Properties | |
---|---|
authors | Richard S. Sutton, Andrew G. Barton |
year | 2018 |
16 Applications and Case Studies¶
16.5 Human-level Video Game Play¶
DQN's Network architecture: Conv2d + RELU blocks for feature extraction and linear layers for output.
Equation 16.3: DQN Semi-Gradient update rule
\[
\mathbf{w}_{t+1} = \mathbf{w}_{t} + \alpha \left[ R_{t+1} + \gamma \max_{a} \hat{q}(S_{t+1}, a; \mathbf{w}_{t}) - \hat{q}(S_t, A_t; \mathbf{w}_{t}) \right] \nabla \hat{q}(S_t, A_t; \mathbf{w}_{t})
\]
What are the three modifications to Q-learning that make DQN?
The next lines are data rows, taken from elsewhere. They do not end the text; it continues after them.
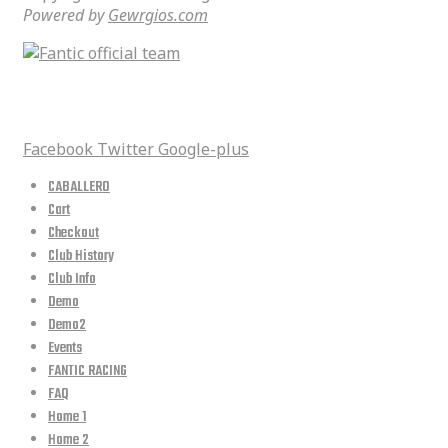
Powered by
Gewrgios.com
social media
Facebook
Twitter
Google-plus
CABALLERO
Cart
Checkout
Club History
Club Info
Demo
Demo2
Events
FANTIC RACING
FAQ
Home 1
Home 2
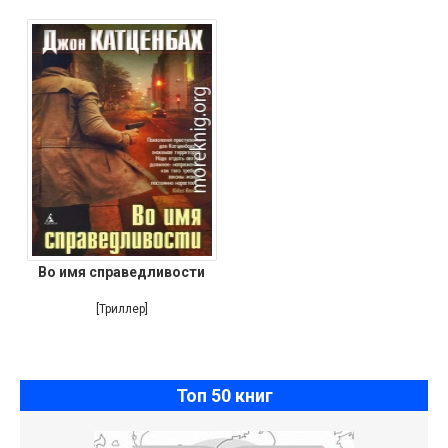
Во имя справедливости
[Триллер]
Топ 50 книг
- Experience Replay: Useful to use data better and remove the dependence of successive experiences on the current weights.
- "Double Q-learning": Keep a copy of the network at the previous step to provide targets to avoid divergence and oscillations.
- Clip the error term \(R_{t+1} + \gamma \max_{a} q(S_{t+1}, a; \mathbf{w}_{t}) - q(S_t, A_t; \mathbf{w}_{t})\) to \([-1, 1]\) to improve stability.